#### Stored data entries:
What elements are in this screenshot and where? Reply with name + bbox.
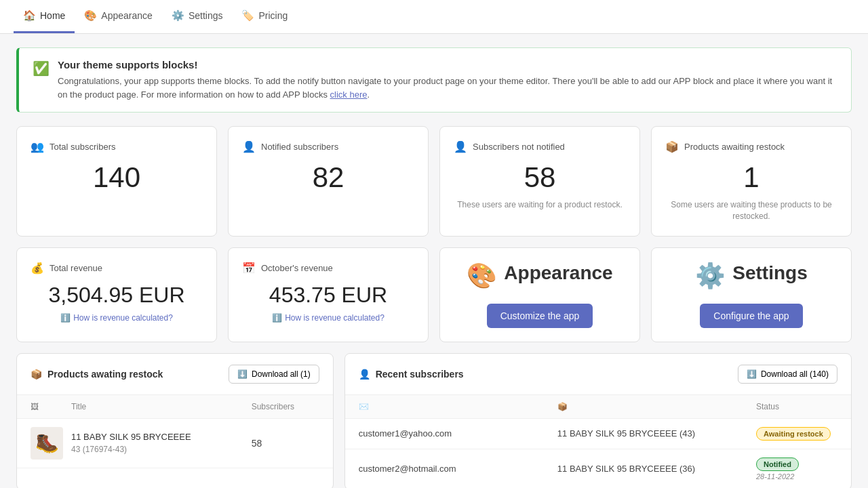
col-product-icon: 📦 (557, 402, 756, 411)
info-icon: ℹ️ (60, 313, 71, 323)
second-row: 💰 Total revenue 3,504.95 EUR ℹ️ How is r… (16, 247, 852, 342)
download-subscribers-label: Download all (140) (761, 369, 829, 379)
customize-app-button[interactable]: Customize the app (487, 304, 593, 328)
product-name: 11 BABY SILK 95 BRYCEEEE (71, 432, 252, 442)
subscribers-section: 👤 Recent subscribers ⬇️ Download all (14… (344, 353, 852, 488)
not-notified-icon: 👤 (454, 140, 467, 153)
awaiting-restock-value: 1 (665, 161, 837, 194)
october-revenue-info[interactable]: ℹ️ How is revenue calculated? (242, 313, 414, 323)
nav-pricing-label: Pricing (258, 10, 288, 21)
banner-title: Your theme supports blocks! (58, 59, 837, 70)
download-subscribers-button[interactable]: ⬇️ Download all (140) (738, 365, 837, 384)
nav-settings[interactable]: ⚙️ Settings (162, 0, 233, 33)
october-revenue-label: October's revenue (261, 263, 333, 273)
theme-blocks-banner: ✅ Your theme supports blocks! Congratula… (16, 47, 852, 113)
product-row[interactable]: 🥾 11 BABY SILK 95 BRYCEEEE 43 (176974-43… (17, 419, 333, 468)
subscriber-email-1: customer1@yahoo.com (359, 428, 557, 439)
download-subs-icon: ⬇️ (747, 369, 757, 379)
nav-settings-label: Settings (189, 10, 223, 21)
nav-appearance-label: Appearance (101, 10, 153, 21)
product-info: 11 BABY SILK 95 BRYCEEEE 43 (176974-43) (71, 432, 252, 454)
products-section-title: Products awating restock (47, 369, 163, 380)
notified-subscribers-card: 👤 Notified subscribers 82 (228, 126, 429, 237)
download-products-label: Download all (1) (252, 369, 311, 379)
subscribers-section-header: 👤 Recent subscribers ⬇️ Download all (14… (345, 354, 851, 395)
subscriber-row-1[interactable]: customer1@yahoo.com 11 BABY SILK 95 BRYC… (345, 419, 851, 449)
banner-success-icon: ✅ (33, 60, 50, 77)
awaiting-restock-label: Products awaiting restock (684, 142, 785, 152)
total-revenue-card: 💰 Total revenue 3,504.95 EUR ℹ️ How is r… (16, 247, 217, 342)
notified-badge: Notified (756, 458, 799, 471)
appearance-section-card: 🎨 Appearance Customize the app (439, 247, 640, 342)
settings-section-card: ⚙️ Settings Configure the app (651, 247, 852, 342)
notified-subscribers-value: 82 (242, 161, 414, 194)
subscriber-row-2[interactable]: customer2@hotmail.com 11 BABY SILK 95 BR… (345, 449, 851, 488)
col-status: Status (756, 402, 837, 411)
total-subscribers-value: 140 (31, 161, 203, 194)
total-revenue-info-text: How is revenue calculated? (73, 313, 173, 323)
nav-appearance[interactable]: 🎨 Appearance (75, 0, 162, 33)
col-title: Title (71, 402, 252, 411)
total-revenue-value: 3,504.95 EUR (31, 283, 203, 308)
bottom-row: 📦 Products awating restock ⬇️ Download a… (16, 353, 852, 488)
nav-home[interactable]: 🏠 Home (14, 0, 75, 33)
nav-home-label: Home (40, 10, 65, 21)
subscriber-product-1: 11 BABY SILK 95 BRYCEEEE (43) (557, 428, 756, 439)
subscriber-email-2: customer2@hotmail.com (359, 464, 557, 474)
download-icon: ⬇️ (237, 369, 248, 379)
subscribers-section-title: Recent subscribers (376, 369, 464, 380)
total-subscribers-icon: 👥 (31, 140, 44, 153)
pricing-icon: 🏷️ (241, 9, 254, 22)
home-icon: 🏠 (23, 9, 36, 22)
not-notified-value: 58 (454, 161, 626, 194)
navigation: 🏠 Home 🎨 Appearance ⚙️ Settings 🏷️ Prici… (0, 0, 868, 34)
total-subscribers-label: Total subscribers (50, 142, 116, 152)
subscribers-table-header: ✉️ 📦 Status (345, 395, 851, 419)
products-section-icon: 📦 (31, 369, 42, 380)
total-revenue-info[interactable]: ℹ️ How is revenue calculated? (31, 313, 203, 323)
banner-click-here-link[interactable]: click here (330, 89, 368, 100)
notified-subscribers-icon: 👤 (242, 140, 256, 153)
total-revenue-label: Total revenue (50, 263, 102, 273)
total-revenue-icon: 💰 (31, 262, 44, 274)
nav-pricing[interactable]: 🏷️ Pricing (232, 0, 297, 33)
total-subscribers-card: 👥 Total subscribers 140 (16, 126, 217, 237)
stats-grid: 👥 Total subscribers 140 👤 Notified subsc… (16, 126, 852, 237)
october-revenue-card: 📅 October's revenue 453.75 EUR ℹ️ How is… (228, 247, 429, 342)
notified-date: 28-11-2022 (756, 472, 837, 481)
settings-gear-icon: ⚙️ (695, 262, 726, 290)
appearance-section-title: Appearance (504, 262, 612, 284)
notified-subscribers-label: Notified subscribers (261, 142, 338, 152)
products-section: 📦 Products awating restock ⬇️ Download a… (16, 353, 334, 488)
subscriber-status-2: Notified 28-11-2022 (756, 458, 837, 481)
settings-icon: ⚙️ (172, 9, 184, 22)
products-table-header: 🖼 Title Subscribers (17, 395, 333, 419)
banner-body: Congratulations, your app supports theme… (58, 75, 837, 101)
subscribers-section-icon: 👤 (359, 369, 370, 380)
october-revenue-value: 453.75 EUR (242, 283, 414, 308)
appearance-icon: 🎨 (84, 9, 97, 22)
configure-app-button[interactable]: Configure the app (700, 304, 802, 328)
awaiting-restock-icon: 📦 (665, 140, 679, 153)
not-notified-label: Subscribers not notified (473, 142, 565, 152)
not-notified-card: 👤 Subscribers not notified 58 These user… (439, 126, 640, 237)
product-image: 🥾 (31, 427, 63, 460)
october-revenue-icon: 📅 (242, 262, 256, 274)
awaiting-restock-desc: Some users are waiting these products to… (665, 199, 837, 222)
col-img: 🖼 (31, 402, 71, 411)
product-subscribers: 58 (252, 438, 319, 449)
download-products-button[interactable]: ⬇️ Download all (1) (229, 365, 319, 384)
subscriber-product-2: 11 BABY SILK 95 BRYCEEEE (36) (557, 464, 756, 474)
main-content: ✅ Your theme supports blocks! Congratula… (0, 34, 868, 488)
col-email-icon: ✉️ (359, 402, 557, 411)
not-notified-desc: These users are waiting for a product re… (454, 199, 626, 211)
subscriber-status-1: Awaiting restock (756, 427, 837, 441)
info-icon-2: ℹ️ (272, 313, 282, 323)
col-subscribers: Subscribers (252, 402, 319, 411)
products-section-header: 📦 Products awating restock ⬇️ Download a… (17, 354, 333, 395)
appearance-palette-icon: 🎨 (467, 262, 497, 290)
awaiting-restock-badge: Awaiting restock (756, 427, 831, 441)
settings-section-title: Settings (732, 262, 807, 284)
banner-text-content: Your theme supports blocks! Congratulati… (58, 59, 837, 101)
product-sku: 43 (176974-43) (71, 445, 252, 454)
---
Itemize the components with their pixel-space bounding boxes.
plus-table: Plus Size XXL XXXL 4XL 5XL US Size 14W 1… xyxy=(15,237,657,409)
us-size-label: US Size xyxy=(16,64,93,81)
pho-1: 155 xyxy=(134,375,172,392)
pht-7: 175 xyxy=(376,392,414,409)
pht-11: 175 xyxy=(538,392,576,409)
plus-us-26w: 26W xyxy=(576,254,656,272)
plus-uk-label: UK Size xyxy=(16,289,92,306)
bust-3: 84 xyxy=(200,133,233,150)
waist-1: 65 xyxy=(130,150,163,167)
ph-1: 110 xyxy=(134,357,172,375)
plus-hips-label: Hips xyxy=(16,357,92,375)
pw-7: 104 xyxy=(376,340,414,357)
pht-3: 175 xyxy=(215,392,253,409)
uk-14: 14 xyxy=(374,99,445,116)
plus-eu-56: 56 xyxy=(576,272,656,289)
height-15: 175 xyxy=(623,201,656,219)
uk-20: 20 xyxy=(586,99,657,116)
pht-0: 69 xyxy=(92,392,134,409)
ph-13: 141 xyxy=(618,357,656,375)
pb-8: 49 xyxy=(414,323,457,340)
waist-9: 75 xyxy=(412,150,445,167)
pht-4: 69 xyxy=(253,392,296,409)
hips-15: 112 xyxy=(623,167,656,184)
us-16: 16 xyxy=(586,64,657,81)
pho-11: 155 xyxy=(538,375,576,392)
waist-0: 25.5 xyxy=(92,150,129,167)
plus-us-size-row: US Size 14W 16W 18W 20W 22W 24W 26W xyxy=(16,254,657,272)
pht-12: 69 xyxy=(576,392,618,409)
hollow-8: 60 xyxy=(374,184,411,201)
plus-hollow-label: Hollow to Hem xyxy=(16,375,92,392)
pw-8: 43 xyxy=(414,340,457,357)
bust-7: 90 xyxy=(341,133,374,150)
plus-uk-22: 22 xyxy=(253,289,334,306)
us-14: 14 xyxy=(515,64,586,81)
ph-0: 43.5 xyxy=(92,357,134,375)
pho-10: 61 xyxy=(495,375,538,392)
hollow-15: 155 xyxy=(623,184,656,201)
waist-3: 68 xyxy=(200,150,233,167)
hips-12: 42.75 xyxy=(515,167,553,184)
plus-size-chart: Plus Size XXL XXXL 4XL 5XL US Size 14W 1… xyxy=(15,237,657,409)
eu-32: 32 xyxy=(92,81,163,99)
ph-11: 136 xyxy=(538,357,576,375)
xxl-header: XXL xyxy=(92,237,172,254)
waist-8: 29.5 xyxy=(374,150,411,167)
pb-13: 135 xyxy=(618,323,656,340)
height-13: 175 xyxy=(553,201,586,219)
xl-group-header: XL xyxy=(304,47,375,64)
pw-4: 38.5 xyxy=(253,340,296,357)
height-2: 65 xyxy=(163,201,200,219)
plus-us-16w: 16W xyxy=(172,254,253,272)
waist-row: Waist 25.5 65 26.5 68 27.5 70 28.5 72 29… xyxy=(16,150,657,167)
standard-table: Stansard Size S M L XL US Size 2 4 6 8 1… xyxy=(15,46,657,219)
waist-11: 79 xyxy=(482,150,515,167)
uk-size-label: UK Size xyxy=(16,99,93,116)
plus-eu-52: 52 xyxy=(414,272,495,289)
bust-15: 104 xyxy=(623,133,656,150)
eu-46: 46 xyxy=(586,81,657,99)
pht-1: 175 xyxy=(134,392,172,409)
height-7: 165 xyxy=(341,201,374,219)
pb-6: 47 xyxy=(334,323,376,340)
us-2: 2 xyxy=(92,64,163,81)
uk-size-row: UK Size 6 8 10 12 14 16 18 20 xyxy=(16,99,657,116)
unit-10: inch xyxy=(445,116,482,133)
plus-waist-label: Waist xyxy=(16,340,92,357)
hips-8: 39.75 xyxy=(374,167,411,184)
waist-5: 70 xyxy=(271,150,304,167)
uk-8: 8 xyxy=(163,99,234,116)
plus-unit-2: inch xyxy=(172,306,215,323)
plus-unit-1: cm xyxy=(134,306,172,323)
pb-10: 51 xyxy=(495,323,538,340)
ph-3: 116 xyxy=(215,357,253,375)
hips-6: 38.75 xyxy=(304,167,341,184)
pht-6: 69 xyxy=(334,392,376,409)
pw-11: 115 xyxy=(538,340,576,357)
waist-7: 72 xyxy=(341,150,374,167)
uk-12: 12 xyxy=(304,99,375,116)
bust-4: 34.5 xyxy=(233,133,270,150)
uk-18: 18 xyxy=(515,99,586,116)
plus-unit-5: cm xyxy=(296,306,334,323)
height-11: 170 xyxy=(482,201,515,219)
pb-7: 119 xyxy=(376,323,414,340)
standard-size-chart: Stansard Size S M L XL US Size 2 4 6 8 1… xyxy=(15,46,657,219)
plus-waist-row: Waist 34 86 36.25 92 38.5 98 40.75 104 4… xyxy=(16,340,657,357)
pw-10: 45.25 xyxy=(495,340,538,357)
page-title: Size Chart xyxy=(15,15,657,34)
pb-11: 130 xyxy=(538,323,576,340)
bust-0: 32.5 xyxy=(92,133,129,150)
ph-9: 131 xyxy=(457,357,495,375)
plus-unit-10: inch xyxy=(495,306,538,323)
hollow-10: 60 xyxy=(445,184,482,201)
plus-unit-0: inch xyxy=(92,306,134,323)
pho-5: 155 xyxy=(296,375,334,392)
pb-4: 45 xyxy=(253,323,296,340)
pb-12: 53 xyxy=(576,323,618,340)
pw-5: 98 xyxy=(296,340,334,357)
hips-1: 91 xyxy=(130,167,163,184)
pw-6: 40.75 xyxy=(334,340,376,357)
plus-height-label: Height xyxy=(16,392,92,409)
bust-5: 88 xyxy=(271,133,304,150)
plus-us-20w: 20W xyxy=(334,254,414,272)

#### Exercise directions:
Every line above with the word "email" is to be copied out.

#### Worked solution:
subscriber-email-1: customer1@yahoo.com (359, 428, 557, 439)
subscriber-email-2: customer2@hotmail.com (359, 464, 557, 474)
col-email-icon: ✉️ (359, 402, 557, 411)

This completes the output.